WHAT THE EXERCISE ASKS:
How many lines in the data that follows contain the word "Luật"? Only that number is needed.

Page-level text extractions:
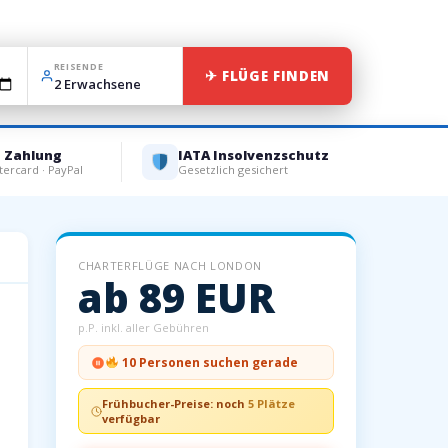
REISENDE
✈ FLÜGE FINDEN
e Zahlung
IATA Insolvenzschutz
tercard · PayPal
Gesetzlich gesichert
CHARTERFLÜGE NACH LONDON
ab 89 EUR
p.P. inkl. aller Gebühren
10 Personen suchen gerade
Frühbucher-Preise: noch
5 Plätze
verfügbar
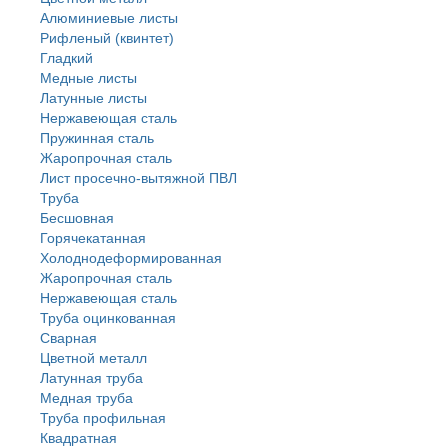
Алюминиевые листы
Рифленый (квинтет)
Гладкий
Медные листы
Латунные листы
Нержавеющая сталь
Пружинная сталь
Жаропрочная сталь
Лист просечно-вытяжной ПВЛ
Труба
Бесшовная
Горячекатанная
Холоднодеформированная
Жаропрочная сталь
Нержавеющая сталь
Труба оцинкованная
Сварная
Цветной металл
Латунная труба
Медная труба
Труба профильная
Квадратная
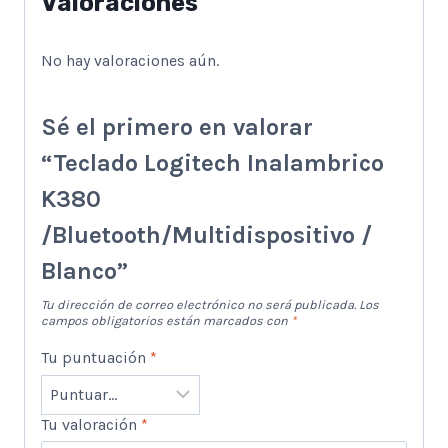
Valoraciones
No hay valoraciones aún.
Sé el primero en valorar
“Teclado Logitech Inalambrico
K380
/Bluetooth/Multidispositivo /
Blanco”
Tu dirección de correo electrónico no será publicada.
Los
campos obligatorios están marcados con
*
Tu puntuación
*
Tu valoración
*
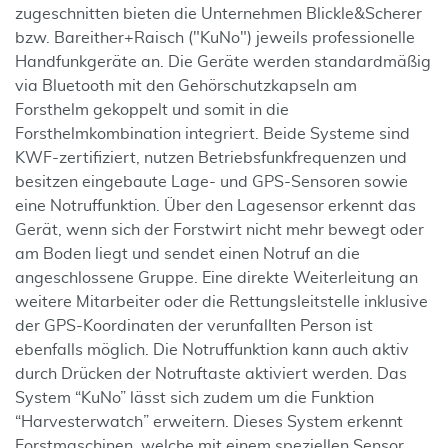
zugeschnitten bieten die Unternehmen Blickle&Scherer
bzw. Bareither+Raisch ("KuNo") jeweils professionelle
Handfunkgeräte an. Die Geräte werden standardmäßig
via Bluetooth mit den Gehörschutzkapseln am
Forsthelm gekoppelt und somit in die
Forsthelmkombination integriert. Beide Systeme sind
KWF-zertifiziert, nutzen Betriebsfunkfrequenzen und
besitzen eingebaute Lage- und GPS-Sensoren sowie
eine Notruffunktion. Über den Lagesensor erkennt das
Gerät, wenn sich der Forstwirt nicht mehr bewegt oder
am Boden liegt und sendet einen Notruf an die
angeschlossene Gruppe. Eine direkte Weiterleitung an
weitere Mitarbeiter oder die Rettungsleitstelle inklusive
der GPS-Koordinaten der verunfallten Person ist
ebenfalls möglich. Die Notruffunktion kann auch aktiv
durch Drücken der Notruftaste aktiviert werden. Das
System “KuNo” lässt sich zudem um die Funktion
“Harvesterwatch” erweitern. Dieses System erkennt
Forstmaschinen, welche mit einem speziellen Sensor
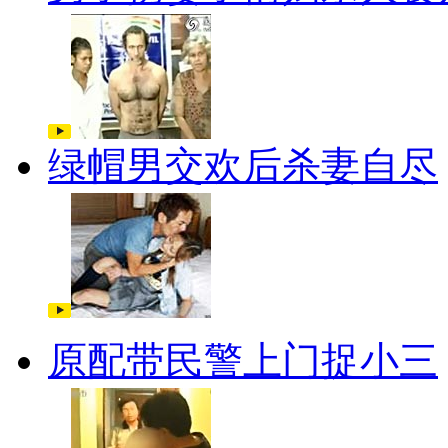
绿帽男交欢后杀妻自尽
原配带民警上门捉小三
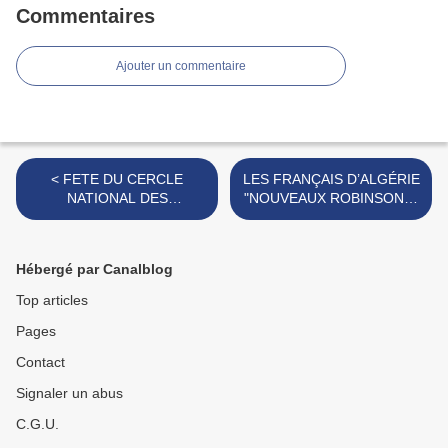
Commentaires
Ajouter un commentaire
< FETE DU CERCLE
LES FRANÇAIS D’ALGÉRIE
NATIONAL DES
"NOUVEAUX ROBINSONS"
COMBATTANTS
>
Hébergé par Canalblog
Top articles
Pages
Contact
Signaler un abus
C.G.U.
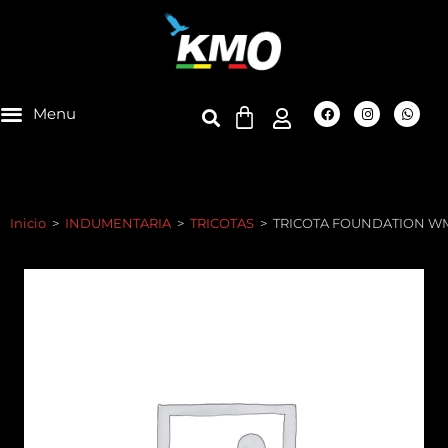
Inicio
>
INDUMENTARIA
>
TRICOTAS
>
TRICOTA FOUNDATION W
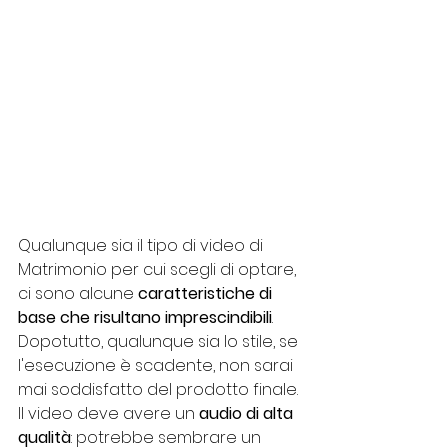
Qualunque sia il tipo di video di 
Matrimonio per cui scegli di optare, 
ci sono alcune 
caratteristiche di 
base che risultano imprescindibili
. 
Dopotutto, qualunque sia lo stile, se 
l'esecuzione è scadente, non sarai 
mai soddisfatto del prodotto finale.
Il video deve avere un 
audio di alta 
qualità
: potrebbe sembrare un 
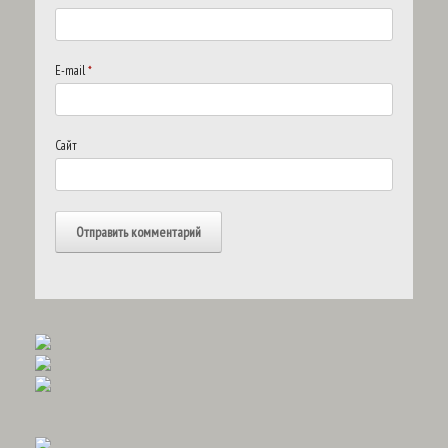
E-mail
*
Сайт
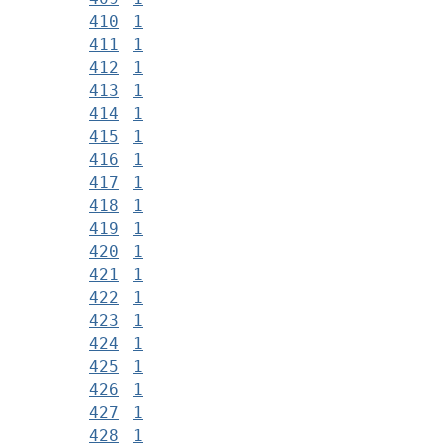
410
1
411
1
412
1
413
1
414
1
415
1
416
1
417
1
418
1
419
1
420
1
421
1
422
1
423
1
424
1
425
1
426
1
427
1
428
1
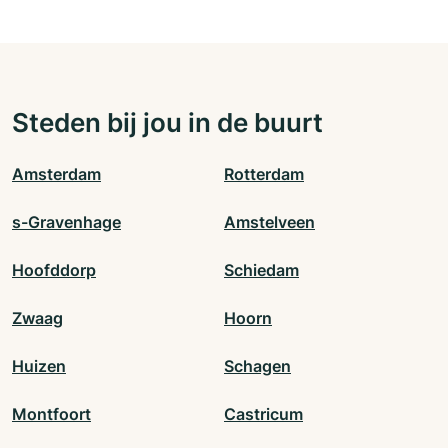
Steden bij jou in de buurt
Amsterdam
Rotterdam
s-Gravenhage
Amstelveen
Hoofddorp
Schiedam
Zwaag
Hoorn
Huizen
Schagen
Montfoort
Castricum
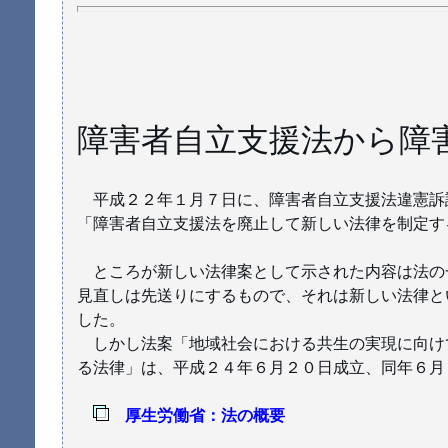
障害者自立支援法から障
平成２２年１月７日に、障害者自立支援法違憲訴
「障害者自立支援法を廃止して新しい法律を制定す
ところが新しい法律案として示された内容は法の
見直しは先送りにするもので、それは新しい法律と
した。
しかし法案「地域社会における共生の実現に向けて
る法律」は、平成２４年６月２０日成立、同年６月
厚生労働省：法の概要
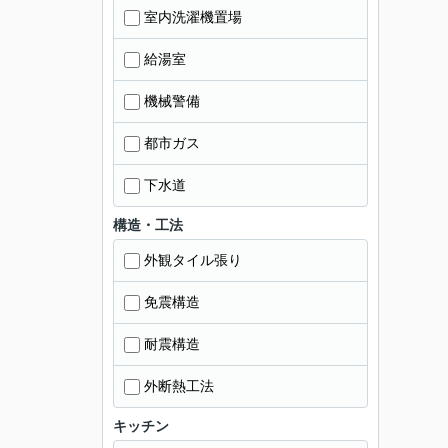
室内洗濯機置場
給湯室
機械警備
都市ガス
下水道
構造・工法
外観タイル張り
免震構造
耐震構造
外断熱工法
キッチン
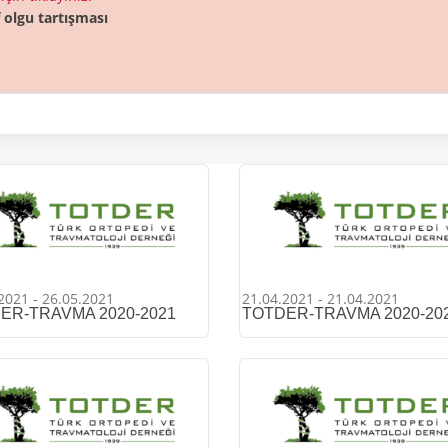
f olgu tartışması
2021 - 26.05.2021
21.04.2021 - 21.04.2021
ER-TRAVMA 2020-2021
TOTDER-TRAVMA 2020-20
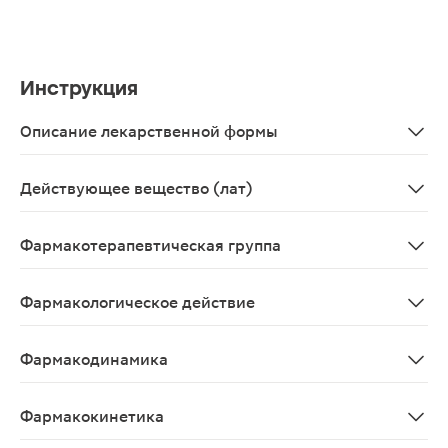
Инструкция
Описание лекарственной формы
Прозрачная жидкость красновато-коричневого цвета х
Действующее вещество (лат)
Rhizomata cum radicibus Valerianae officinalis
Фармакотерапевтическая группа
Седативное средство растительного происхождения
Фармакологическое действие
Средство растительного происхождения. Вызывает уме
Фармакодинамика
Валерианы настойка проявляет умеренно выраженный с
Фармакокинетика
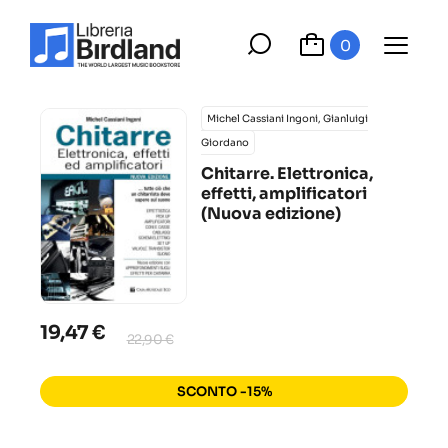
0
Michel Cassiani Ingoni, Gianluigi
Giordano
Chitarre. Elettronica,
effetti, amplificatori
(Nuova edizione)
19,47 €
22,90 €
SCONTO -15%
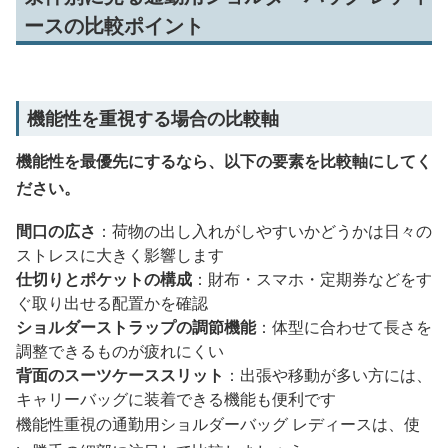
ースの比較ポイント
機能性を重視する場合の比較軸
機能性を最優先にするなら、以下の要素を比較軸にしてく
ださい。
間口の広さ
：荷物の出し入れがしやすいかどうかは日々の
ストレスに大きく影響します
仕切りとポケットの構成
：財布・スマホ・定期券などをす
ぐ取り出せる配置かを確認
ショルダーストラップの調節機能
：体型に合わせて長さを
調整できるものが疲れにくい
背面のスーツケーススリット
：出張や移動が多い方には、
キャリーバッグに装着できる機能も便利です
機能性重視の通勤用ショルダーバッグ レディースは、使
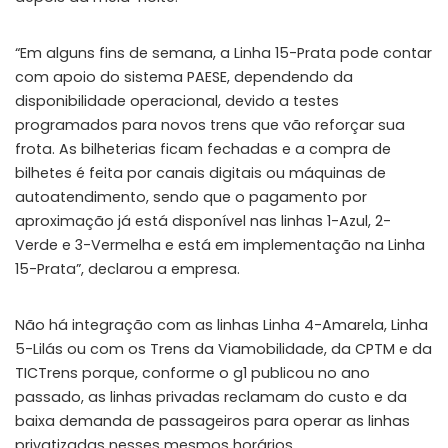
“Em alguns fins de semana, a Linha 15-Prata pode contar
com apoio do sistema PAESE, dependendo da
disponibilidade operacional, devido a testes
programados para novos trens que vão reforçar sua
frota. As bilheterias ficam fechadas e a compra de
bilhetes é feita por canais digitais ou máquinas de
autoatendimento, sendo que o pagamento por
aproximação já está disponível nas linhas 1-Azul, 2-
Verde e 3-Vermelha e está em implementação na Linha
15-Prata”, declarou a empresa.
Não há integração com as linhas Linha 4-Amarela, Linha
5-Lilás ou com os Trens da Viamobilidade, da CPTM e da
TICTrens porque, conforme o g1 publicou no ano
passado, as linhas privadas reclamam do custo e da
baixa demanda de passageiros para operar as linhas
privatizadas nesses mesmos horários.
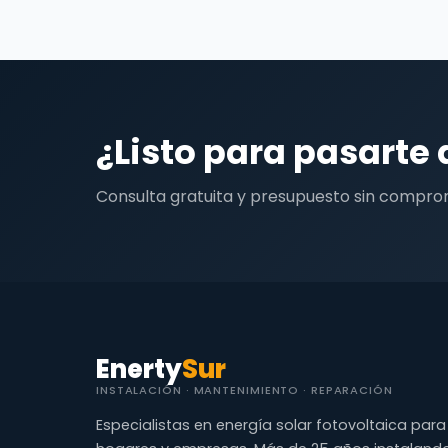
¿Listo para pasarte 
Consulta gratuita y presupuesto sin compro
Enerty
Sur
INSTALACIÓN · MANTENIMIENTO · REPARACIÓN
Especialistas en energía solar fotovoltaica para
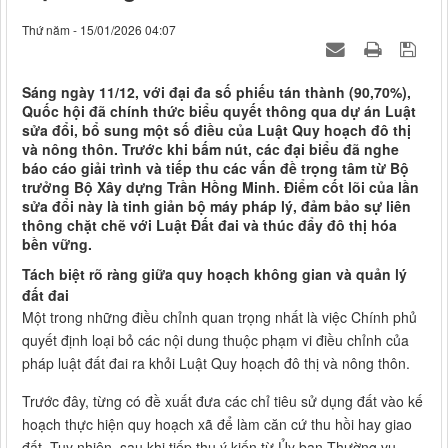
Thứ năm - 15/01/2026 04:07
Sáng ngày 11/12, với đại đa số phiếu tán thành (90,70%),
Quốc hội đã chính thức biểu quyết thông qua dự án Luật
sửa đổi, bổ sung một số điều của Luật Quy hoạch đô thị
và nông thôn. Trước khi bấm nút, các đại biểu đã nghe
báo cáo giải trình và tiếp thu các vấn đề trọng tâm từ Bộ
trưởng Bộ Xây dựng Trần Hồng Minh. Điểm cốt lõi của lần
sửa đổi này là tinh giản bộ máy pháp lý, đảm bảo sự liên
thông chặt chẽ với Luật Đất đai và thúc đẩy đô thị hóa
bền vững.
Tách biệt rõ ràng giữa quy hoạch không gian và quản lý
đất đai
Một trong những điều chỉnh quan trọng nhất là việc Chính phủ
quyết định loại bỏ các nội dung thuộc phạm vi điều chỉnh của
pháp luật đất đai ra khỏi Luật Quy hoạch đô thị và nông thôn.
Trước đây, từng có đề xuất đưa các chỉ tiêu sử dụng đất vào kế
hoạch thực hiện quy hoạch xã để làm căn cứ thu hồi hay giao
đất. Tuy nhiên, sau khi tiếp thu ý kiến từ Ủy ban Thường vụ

SOLUTION TO THIS PROBLEM:
4